В дороге бывали потери. При переезде в Рим у Горчакова украли вещи, в том числе пропала навсегда золотая медаль, которой его удостоили при выпуске из Царскосельского лицея. Досадно, но не смертельно.

В Европе в начале XX столетия уже ходили поезда, а в Персии всё ещё пользовались примитивным гужевым транспортом. Допотопные повозки и телеги то двигались по горным кручам, норовя то и дело сверзиться в пропасть, то тащились по опалённым нещадным солнцем пустыням, с трудом добираясь до караван-сараев.

Не легче тогда было добраться и до Пекина.

Последуем за нашими знакомцами И. Я. Коростовцом и Ю. Я. Соловьёвым, назначенными с разницей в несколько лет вторыми секретарями миссии в Пекине (третьих секретарей и атташе тогда ещё не было). Паровозным дымом на Дальнем Востоке ещё не пахло, и до Пекина можно было добраться либо через Суэцкий канал вокруг Азии, либо через Европу, Америку и Тихий океан. Третий путь — через Сибирь — ещё не считался «дипломатически освоенным».

Иван Яковлевич Коростовец выбрал первый, более короткий, вариант — через Суэц, потом Шанхай, Тянь-цзин и оттуда — на китайской джонке с китайскими бурлаками вверх по реке до Пекина. Описания своего путешествия из Петербурга в Пекин он, к сожалению, не оставил, лаконично заметив в своих, кажется, ещё не опубликованных мемуарах, что ничего интересного в пути с ним и его семейством не произошло, и всё якобы было довольно скучно и утомительно. Иван Яковлевич конечно же лукавил или скромничал. Рассказчик он был отменный, а приключений в таком длительном путешествии у него наверняка было предостаточно. Просто он ехал в командировку в плохом настроении, и к тому же страдал бессонницей — последствия нервного заболевания, возникшего на почве более чем дурного обращения с ним в детстве отца.

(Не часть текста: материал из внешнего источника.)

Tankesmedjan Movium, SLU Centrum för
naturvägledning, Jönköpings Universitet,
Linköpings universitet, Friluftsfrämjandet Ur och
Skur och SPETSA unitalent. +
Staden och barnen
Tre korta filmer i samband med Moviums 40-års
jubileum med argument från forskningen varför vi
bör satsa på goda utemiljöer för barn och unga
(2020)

Юрий Яковлевич Соловьёв, назначенный спустя несколько лет заменить в Пекинской миссии Коростовца, предпочёл второй вариант, запланировав на дорогу не менее двух месяцев. Этот срок, конечно, недотягивал до рекорда, установленного английским дипломатом Лябушером, но очевидно, что превышал разумные рамки допустимого, установленные Министерством иностранных дел. И немудрено: дипломат нисколько не торопился добраться до цели, а наоборот, запланировал на своём пути осмотреть Берлин, Париж, Лондон, а потом уж плыть в Китай. В кондовой царской России деспотизм как-то легко уживался с либерализмом.

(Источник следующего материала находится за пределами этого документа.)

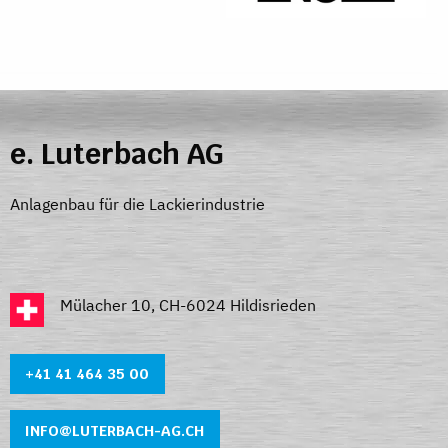
e. Luterbach AG
Anlagenbau für die Lackierindustrie
Mülacher 10, CH-6024 Hildisrieden
+41 41 464 35 0
0
INFO@LUTERBACH-AG.CH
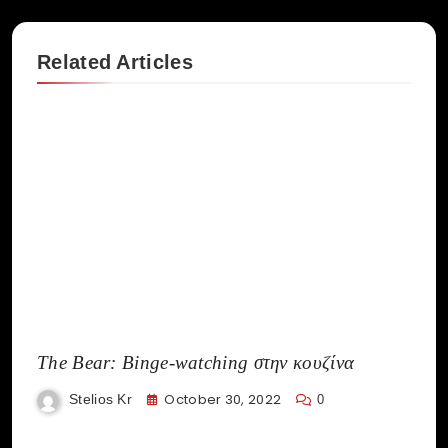
Related Articles
The Bear: Binge-watching στην κουζίνα
October 30, 2022
Stelios Kr
0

При выезде из Петербурга дипломат получил в министерстве так называемую курьерскую дачу — подорожные в сумме двух тысяч золотых империалов и дипломатический паспорт. Этих денег, однако, на покрытие дорожных расходов не хватило, и разницу Соловьёв должен был покрыть из собственных средств. Наличие дипломатического паспорта освобождало его от оформления каких бы то ни было виз (льгота, которую российские дипломаты получили вновь лишь в начале XXI столетия), таким образом единственной отметкой в документах дипломата стала отметка о выезде за пределы Российской империи. Дипломатический паспорт и тогда играл роль своеобразной охранной грамоты или документа-вездехода. Такое привилегированное положение дипломатической касты сохранялось вплоть до Первой мировой войны.

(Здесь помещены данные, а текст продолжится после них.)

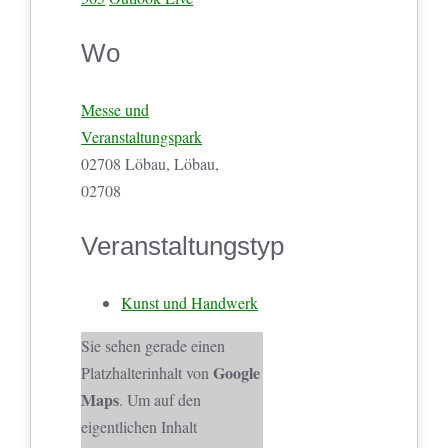
Wo
Messe und
Veranstaltungspark
02708 Löbau, Löbau,
02708
Veranstaltungstyp
Kunst und Handwerk
Sie sehen gerade einen
Google
Platzhalterinhalt von
Maps
. Um auf den
eigentlichen Inhalt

Посетив Париж и Лондон, Соловьёв сел в Саутхэмптоне на пароход «Нью-Йорк». Поскольку в список пассажиров он был занесён как второй секретарь русской миссии в Пекине, его немедленно определили питаться за «дипломатический стол». Это позволило ему подучиться разговорному английскому языку, так что по прибытии в Пекин он уже довольно бойко говорил по-английски.

На американском берегу Соловьёва ожидали, как он пишет, обычные американские таможенные мытарства. Уже тогда янки, сами привыкшие к любезному приёму в Европе, вели себя по отношению к гостям довольно бесцеремонно.